Hubert Rawls, 48, first met Archie this past April, after Rawls’ nurse at Durham’s Veterans Affairs Medical Center suggested they get together.
Archie and Rawls hit it off that day, in a display of what could be described as bonding in its purest form: Archie, the center’s first therapy cat, took a nap on Rawls’ bed.
Is this medicine?
“It’s medicine for anybody,” said Jessica Cornett, 29, recreation therapist at the center. “Animals bring out something that maybe a doctor can’t.”
Cornett, whose work with the VA has always included pet therapy, believes animals like Archie can stir a veteran’s memories from childhood, as well as provide a medium for building – and re-building – rapport with the civilian world.
Archie’s handler and owner is Amanda Hewitt, 25, of Raleigh. Archie entered Hewitt’s life seven years ago when he followed her home from walking the dog. He had been neutered and declawed by a previous owner.
“He was a ditch kitty,” Hewitt said.
A ditch kitty with an easygoing disposition toward strangers that reminded Hewitt of the therapy dogs that had helped her late grandmother cope with dementia. In her honor, Hewitt decided to volunteer with Archie as a registered animal therapy team. The cat travels on a leash, not unlike a therapy dog.
“The leash came before animal therapy,” Hewitt said. “He did not take to a crate.”
The pair’s first deployment was a high school classroom for students with intellectual disabilities. When that teacher got another job, Hewitt began looking for other opportunities to share Archie. It happened to be the same time that Cornett was seeking more animal-assisted therapy volunteers for the medical center.
“It’s very rare to find someone willing to come in with their cat,” Cornett said.
It is Archie’s third visit to the Medical Center, and when Hewitt hoists Archie onto Rawls’ bedside, the cat settles in immediately. Rawls coughs softly, the sound reduced to a muted click by the breathing tube in his throat, which renders him speechless.
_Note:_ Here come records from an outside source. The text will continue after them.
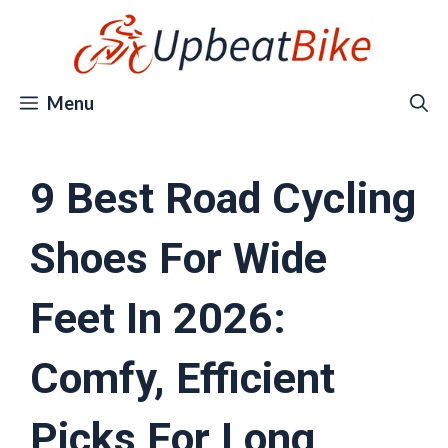
Skip
to
content
Menu
9 Best Road Cycling
Shoes For Wide
Feet In 2026:
Comfy, Efficient
Picks For Long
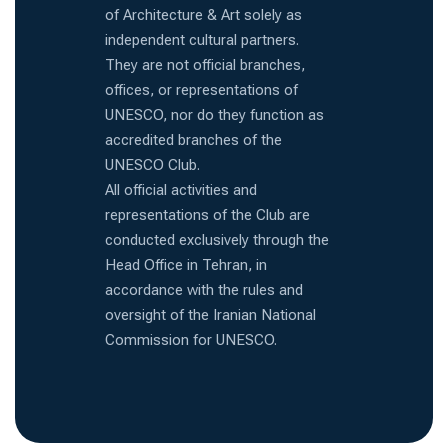
of Architecture & Art solely as
independent cultural partners.
They are not official branches,
offices, or representations of
UNESCO, nor do they function as
accredited branches of the
UNESCO Club.
All official activities and
representations of the Club are
conducted exclusively through the
Head Office in Tehran, in
accordance with the rules and
oversight of the Iranian National
Commission for UNESCO.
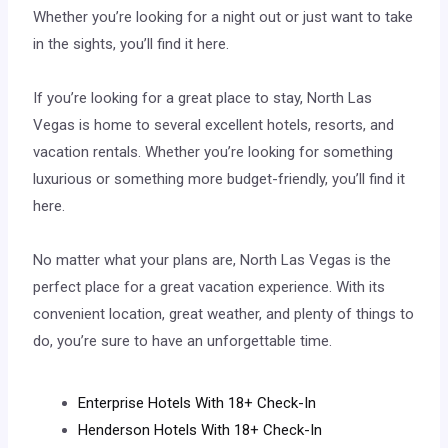
Whether you’re looking for a night out or just want to take
in the sights, you’ll find it here.
If you’re looking for a great place to stay, North Las
Vegas is home to several excellent hotels, resorts, and
vacation rentals. Whether you’re looking for something
luxurious or something more budget-friendly, you’ll find it
here.
No matter what your plans are, North Las Vegas is the
perfect place for a great vacation experience. With its
convenient location, great weather, and plenty of things to
do, you’re sure to have an unforgettable time.
Enterprise Hotels With 18+ Check-In
Henderson Hotels With 18+ Check-In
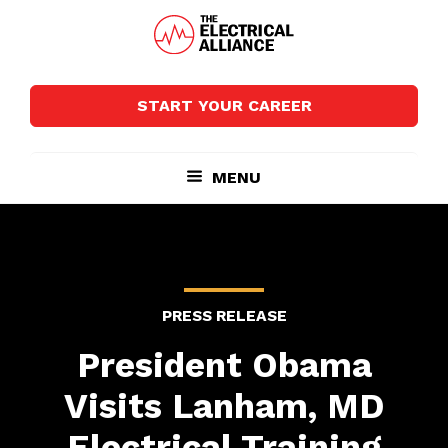
Skip
Skip
to
to
main
footer
The
Wired
content
Electrical
for
Alliance
START YOUR CAREER
Growth
MENU
PRESS RELEASE
President Obama
Visits Lanham, MD
Electrical Training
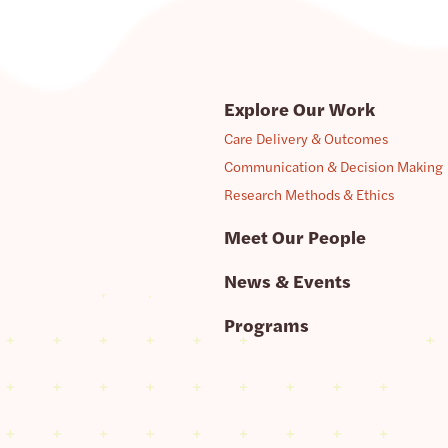
Explore Our Work
Care Delivery & Outcomes
Communication & Decision Making
Research Methods & Ethics
Meet Our People
News & Events
Programs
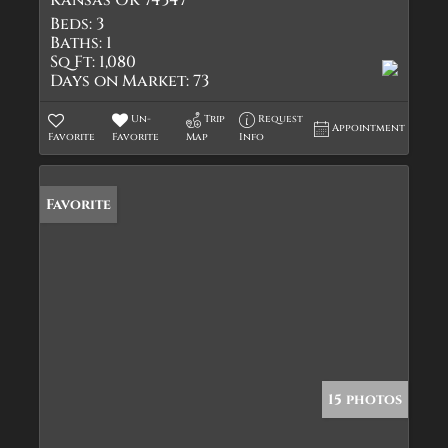
Kansas OK 74347
Beds:
3
Baths:
1
Sq Ft:
1,080
Days on Market:
73
Un-
Trip
Request
Appointment
Favorite
Favorite
Map
Info
Favorite
15 photos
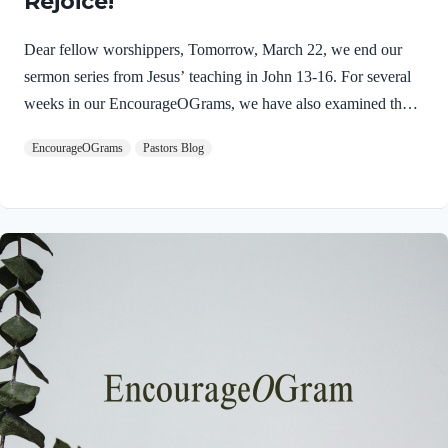
Rejoice!
Dear fellow worshippers, Tomorrow, March 22, we end our
sermon series from Jesus’ teaching in John 13-16. For several
weeks in our EncourageOGrams, we have also examined the
work of the Holy Spirit in the life of Jesus on earth. As we
EncourageOGrams
Pastors Blog
conclude both explorations, we find one, final word: rejoice. In
sacred scripture, we espy Jesus rejoicing in His Father and the
Holy Spirit! Luke 10:21 NIV (emphasis added)At that time
Jesus, full of JOY through the Holy Spirit, said, “I praise you,
Father, Lord of heaven and earth, because you have hidden
these things from the wise and learned, and revealed them to
little children. Yes,…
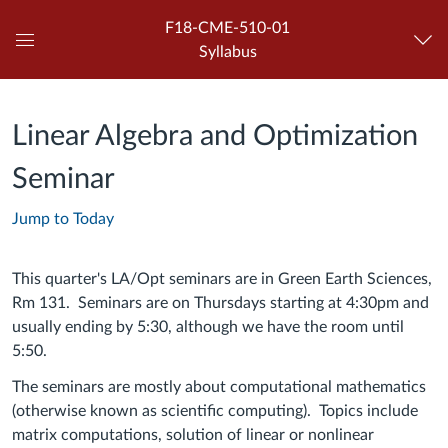
F18-CME-510-01
Syllabus
Global
Navigation
Menu
Linear Algebra and Optimization
Seminar
Jump to Today
This quarter's LA/Opt seminars are in Green Earth Sciences,
Rm 131. Seminars are on Thursdays starting at 4:30pm and
usually ending by 5:30, although we have the room until
5:50.
The seminars are mostly about computational mathematics
(otherwise known as scientific computing). Topics include
matrix computations, solution of linear or nonlinear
Archie and Rawls looked at each other. Both faces were inscrutable.
Rawls, who is in long-term care at the center, communicates via a computer screen keypad which responds to his eye movements. With Archie’s green eyes watching, Rawls directs the spelling of a message, letter by letter. The process is slow.
HAD TWO CATS WHEN I WAS AN ADULT
TIGER AND DASHA
Rawls grew up on a farm near Washington, N.C., and served in the Army on bases in New Jersey, Virginia and Germany. He did not offer details as to what brought him to the long-term care ward but did describe himself as withdrawn up until he was first visited by a volunteer with a therapy dog.
I DIDN’T WANT TO DEAL WITH ANYONE
BUT THE ANIMALS MADE ME FEEL AT EASE
After participating in animal-assisted therapy, Rawls began writing lyrics with the center’s music therapist:
I WAS RAISED IN THE COUNTRY
PLAYING WITH MY COUSINS AROUND THE PECAN TREE
EATING WATERMELON AND GRAPES OFF THE VINE
Just outside the window to Rawls’ room, yellow earth-moving equipment marks a lot where a new hospice wing is going up. Daytime television plays on a flat-screen monitor.
AFTER THE CROPS ARE IN, COMES THE HARVEST FESTIVAL
HAY RIDES, SWEET TEA, BBQ LIKE A CARNIVAL
Hewitt shifts the languid, relaxed form of Archie so that Rawls’ fingertips can better trace Archie’s fur.
GETTING THE DOGS READY TO RUN DEER
BEFORE WE START ANOTHER YEAR.
A nurse enters the room and attends to the life support equipment that surrounds Rawls’ bed. Rawls types out kind words for the nurse, who then thanks him by name.
Archie sits below the quiet conversation, sphinx-like, 15 pounds of Carolina short-hair tabby. The chemistry between the animal and Rawls – a currency of minutes spent together, without promises or prescription – is not lost on Cornett.
“Mr. Rawls,” Cornett says, “I’m going to bring the new recruits to you first.”